### What to work on
The answer should hold only the lines from the one containing "تولیدات ارائه شده" through the one containing "déplacer ou de" in the entries below, copied exactly, without pictures.

### Record excerpts

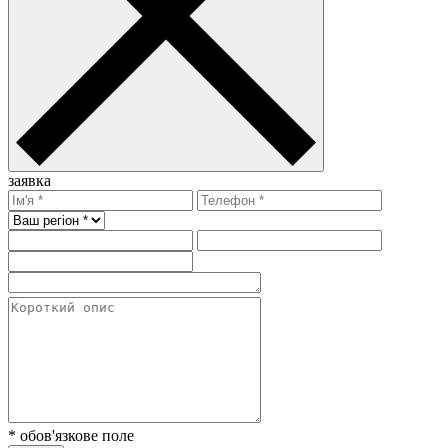
заявка
* обов'язкове поле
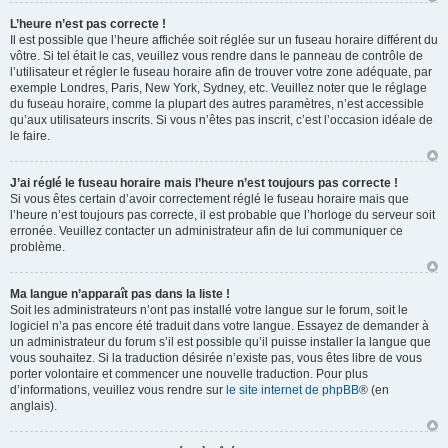
L’heure n’est pas correcte !
Il est possible que l’heure affichée soit réglée sur un fuseau horaire différent du
vôtre. Si tel était le cas, veuillez vous rendre dans le panneau de contrôle de
l’utilisateur et régler le fuseau horaire afin de trouver votre zone adéquate, par
exemple Londres, Paris, New York, Sydney, etc. Veuillez noter que le réglage
du fuseau horaire, comme la plupart des autres paramètres, n’est accessible
qu’aux utilisateurs inscrits. Si vous n’êtes pas inscrit, c’est l’occasion idéale de
le faire.
J’ai réglé le fuseau horaire mais l’heure n’est toujours pas correcte !
Si vous êtes certain d’avoir correctement réglé le fuseau horaire mais que
l’heure n’est toujours pas correcte, il est probable que l’horloge du serveur soit
erronée. Veuillez contacter un administrateur afin de lui communiquer ce
problème.
Ma langue n’apparaît pas dans la liste !
Soit les administrateurs n’ont pas installé votre langue sur le forum, soit le
logiciel n’a pas encore été traduit dans votre langue. Essayez de demander à
un administrateur du forum s’il est possible qu’il puisse installer la langue que
vous souhaitez. Si la traduction désirée n’existe pas, vous êtes libre de vous
porter volontaire et commencer une nouvelle traduction. Pour plus
d’informations, veuillez vous rendre sur
le site internet de phpBB
® (en
anglais).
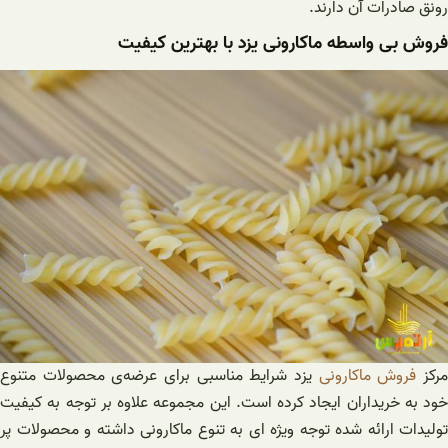
رونق صادرات آن دارند.
فروش بی واسطه ماکارونی یزد با بهترین کیفیت
رکز
فروش ماکارونی
یزد شرایط مناسبی برای عرضه‌ی محصولات متنوع
خود به خریداران ایجاد کرده است. این مجموعه علاوه بر توجه به کیفیت
تولیدات ارائه شده توجه ویژه ای به تنوع ماکارونی داشته و محصولات پر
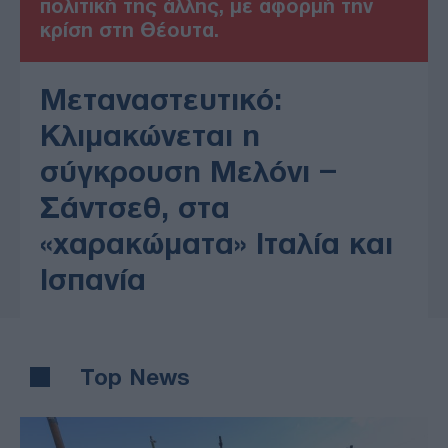
πολιτική της άλλης, με αφορμή την
κρίση στη Θέουτα.
Μεταναστευτικό:
Κλιμακώνεται η
σύγκρουση Μελόνι –
Σάντσεθ, στα
«χαρακώματα» Ιταλία και
Ισπανία
Top News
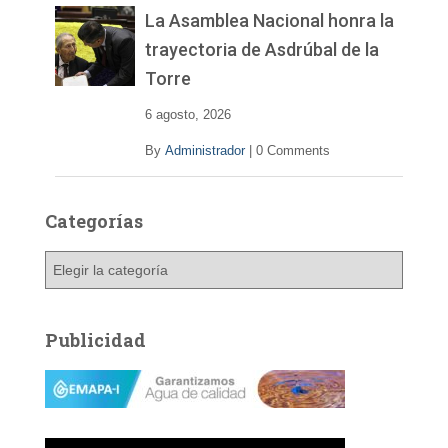
La Asamblea Nacional honra la
trayectoria de Asdrúbal de la
Torre
6 agosto, 2026
By
Administrador
|
0 Comments
Categorías
C
a
t
e
Publicidad
g
o
r
í
a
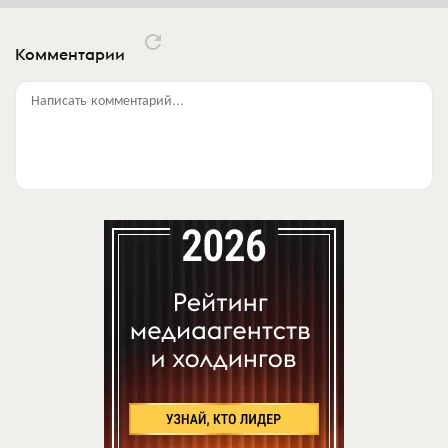
Комментарии
Написать комментарий...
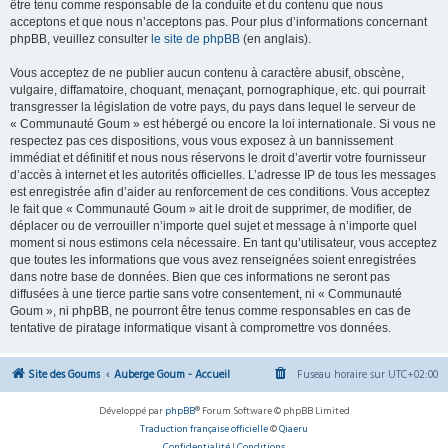
être tenu comme responsable de la conduite et du contenu que nous
acceptons et que nous n’acceptons pas. Pour plus d’informations concernant
phpBB, veuillez consulter
le site de phpBB
(en anglais).
Vous acceptez de ne publier aucun contenu à caractère abusif, obscène,
vulgaire, diffamatoire, choquant, menaçant, pornographique, etc. qui pourrait
transgresser la législation de votre pays, du pays dans lequel le serveur de
« Communauté Goum » est hébergé ou encore la loi internationale. Si vous ne
respectez pas ces dispositions, vous vous exposez à un bannissement
immédiat et définitif et nous nous réservons le droit d’avertir votre fournisseur
d’accès à internet et les autorités officielles. L’adresse IP de tous les messages
est enregistrée afin d’aider au renforcement de ces conditions. Vous acceptez
le fait que « Communauté Goum » ait le droit de supprimer, de modifier, de
déplacer ou de verrouiller n’importe quel sujet et message à n’importe quel
moment si nous estimons cela nécessaire. En tant qu’utilisateur, vous acceptez
que toutes les informations que vous avez renseignées soient enregistrées
dans notre base de données. Bien que ces informations ne seront pas
diffusées à une tierce partie sans votre consentement, ni « Communauté
Goum », ni phpBB, ne pourront être tenus comme responsables en cas de
tentative de piratage informatique visant à compromettre vos données.
Site des Goums
Auberge Goum - Accueil
Fuseau horaire sur
UTC+02:00
Développé par
phpBB
® Forum Software © phpBB Limited
Traduction française officielle
©
Qiaeru
Confidentialité
|
Conditions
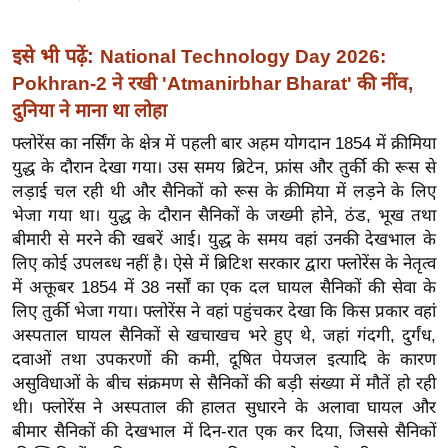
र्ल्ड
न्यू
इसे भी पढ़ें:
National Technology Day 2026:
ज
Pokhran-2 ने रखी 'Atmanirbhar Bharat' की नींव,
ब्री
दुनिया ने माना था लोहा
फ
फ्लोरेंस का नर्सिंग के क्षेत्र में पहली बार अहम योगदान 1854 में क्रीमिया
म
युद्ध के दौरान देखा गया। उस समय ब्रिटेन, फ्रांस और तुर्की की रूस से
नो
लड़ाई चल रही थी और सैनिकों को रूस के क्रीमिया में लड़ने के लिए
रं
भेजा गया था। युद्ध के दौरान सैनिकों के जख्मी होने, ठंड, भूख तथा
ज
बीमारी से मरने की खबरें आई। युद्ध के समय वहां उनकी देखभाल के
न
लिए कोई उपलब्ध नहीं है। ऐसे में ब्रिटिश सरकार द्वारा फ्लोरेंस के नेतृत्व
ज
में अक्तूबर 1854 में 38 नर्सों का एक दल घायल सैनिकों की सेवा के
लिए तुर्की भेजा गया। फ्लोरेंस ने वहां पहुंचकर देखा कि किस प्रकार वहां
ग
अस्पताल घायल सैनिकों से खचाखच भरे हुए थे, जहां गंदगी, दुर्गंध,
त
दवाओं तथा उपकरणों की कमी, दूषित पेयजल इत्यादि के कारण
बॉ
असुविधाओं के बीच संक्रमण से सैनिकों की बड़ी संख्या में मौतें हो रही
ली
थी। फ्लोरेंस ने अस्पताल की हालत सुधारने के अलावा घायल और
वु
बीमार सैनिकों की देखभाल में दिन-रात एक कर दिया, जिससे सैनिकों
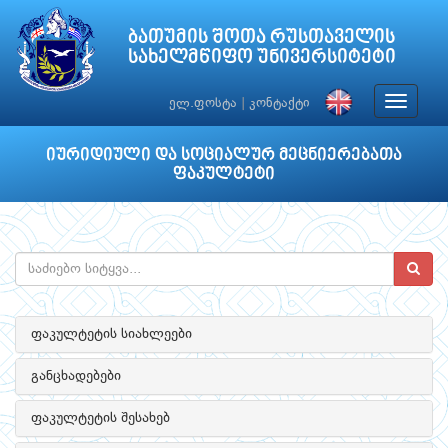
ბათუმის შოთა რუსთაველის
სახელმწიფო უნივერსიტეტი
Toggle
ელ.ფოსტა
|
კონტაქტი
navigat
იურიდიული და სოციალურ მეცნიერებათა
ფაკულტეტი
ფაკულტეტის სიახლეები
განცხადებები
ფაკულტეტის შესახებ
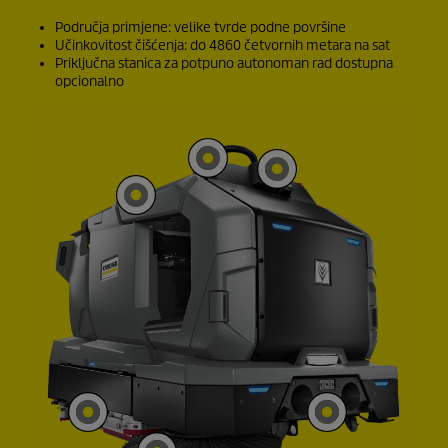
Područja primjene: velike tvrde podne površine
Učinkovitost čišćenja: do 4860 četvornih metara na sat
Priključna stanica za potpuno autonoman rad dostupna
opcionalno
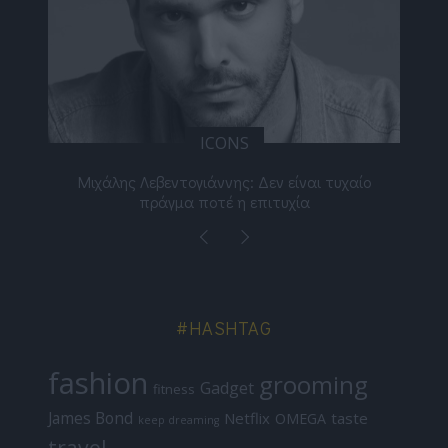
ICONS
ε
Μιχάλης Λεβεντογιάννης: Δεν είναι τυχαίο
Ελ
πράγμα ποτέ η επιτυχία
#HASHTAG
fashion
grooming
Gadget
fitness
James Bond
Netflix
taste
OMEGA
keep dreaming
travel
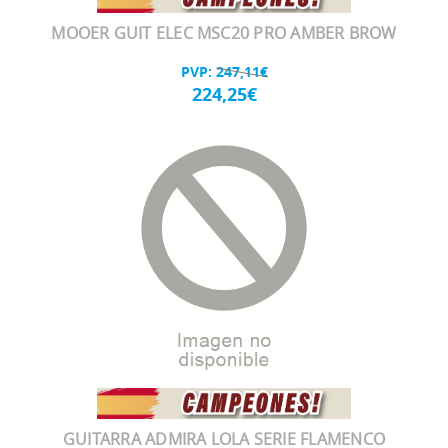
MOOER GUIT ELEC MSC20 PRO AMBER BROW
PVP:
247,11€
224,25€
GUITARRA ADMIRA LOLA SERIE FLAMENCO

### Reply
تولیدات ارائه شده توجه ویژه ای به تنوع ماکارونی داشته و محصولات پر
πολιτική της άλλης, με αφορμή την
κρίση στη Θέουτα.
Μεταναστευτικό:
Κλιμακώνεται η
σύγκρουση Μελόνι –
Σάντσεθ, στα
«χαρακώματα» Ιταλία και
Ισπανία
Top News
La Asamblea Nacional honra la
trayectoria de Asdrúbal de la
Torre
6 agosto, 2026
By
Administrador
|
0 Comments
Categorías
C
a
t
e
Publicidad
g
o
r
í
a
Комментарии
Написать комментарий...
être tenu comme responsable de la conduite et du contenu que nous
acceptons et que nous n’acceptons pas. Pour plus d’informations concernant
phpBB, veuillez consulter
le site de phpBB
(en anglais).
Vous acceptez de ne publier aucun contenu à caractère abusif, obscène,
vulgaire, diffamatoire, choquant, menaçant, pornographique, etc. qui pourrait
transgresser la législation de votre pays, du pays dans lequel le serveur de
« Communauté Goum » est hébergé ou encore la loi internationale. Si vous ne
respectez pas ces dispositions, vous vous exposez à un bannissement
immédiat et définitif et nous nous réservons le droit d’avertir votre fournisseur
d’accès à internet et les autorités officielles. L’adresse IP de tous les messages
est enregistrée afin d’aider au renforcement de ces conditions. Vous acceptez
le fait que « Communauté Goum » ait le droit de supprimer, de modifier, de
déplacer ou de verrouiller n’importe quel sujet et message à n’importe quel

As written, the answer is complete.